I ended up giving up on Sunrizer and went looking for alternatives instead. VirSyn’s iSyn Poly seemed to fit my workflow the best. It had three oscillators, which together could do a poor-man’s rendition of a supersaw if combined with some noise oscillators. The sequencer was very powerful and supported automation. Thus, this is what I settled on. Like with ReBirth, I would create segments at a time and bounce into Multitrack DAW to stitch. Now, iSyn Poly comes with two monophonic synthesizers and a polyphonic one. In order to get nice stereo sounds, I would shift the two mono synths to the left and the poly synth to the right so that at least both ears would hear some sort of chords. Though, for some other parts of the song, I used the poly synth in the middle as a pad and used mono synths on opposite stereo channels for (manual) arpeggiation. The lead and backing segments were done in separate bounces.

Finally, the song was constructed in Multitrack DAW and I barely managed to squeeze everything onto 8 tracks. I could’ve bought support for more tracks, but it was so close that I felt the constraint would help me create a more interesting track. I found the bus reverb to be very useful in making the song less dry, but tying the delay to the same bus made the delay effect utterly useless for me. I would’ve preferred separate buses, like one or two reverb buses and one or two delay buses. The built-in EQ was very good at drastic shaping of the sound, but was less useful at mixdown, although it was adequate. The final mix was then sent to my Mac where I did some final EQ adjustments on the whole track and sent it through some compressors and limiters.

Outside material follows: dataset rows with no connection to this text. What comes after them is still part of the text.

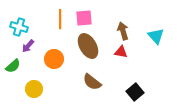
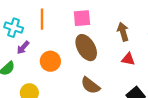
orange line: (60, 19) -> (42, 19), moved
red triangle: (121, 52) -> (128, 59), moved

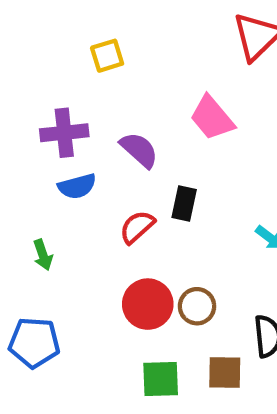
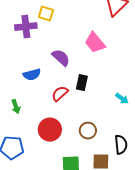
yellow square: (107, 56) -> (46, 14), turned 35
purple cross: (64, 133) -> (26, 27), moved
red circle: (148, 304) -> (50, 130), moved

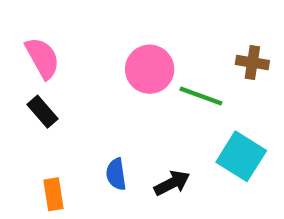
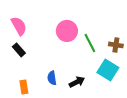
brown cross: (252, 63) -> (116, 45), moved
green line: (201, 96) -> (90, 43), turned 42

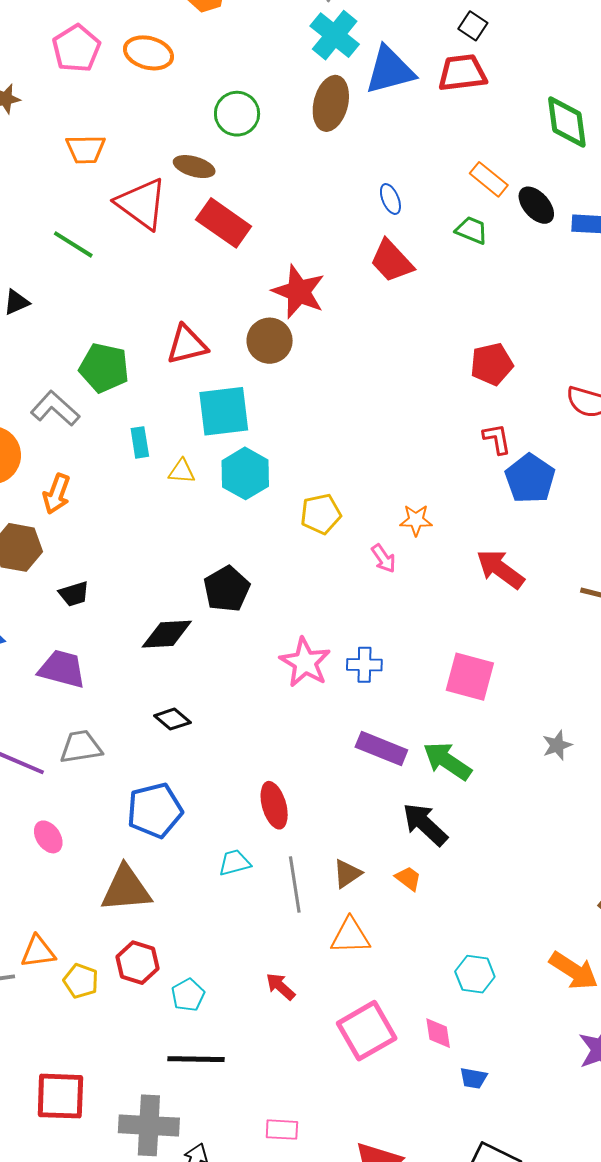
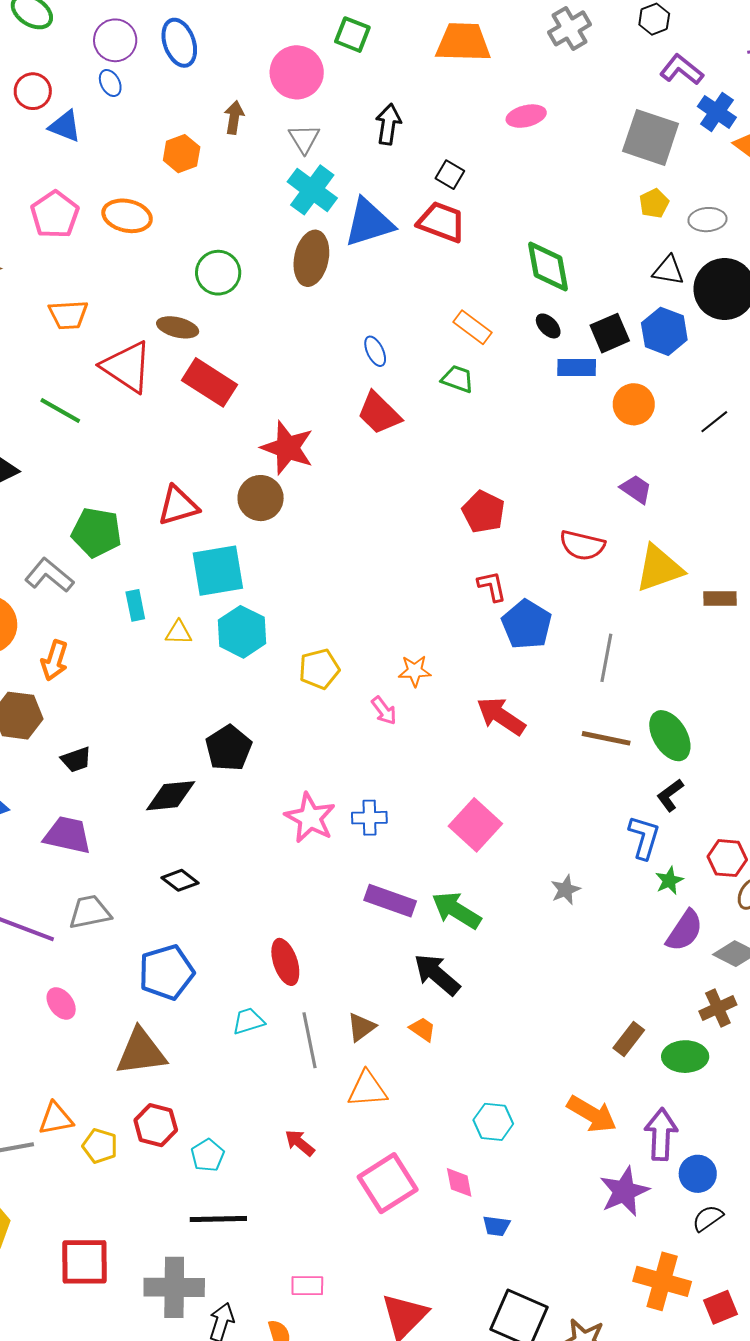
red trapezoid: (462, 73) -> (441, 222), turned 30
black ellipse: (536, 205) -> (548, 326), moved, size x0.7
red pentagon: (492, 364) -> (483, 512), turned -30
pink square: (470, 677) -> (475, 825), turned 30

One other thing that bugged me about Multitrack DAW was that it was very hard to move audio blocks around when you were zoomed out and had only selected one block for editing. This is because it would interpret any drag as an edit on either the length of the clip or the fade in/fade out. My personal preference would be to disable the fade in/fade out controls if the block is too narrow, since you’d have almost no precision with those anyway when zoomed out.

All in all, this was a great learning experience and I got a very nice kick (in both meanings of the word ;) ) out of it.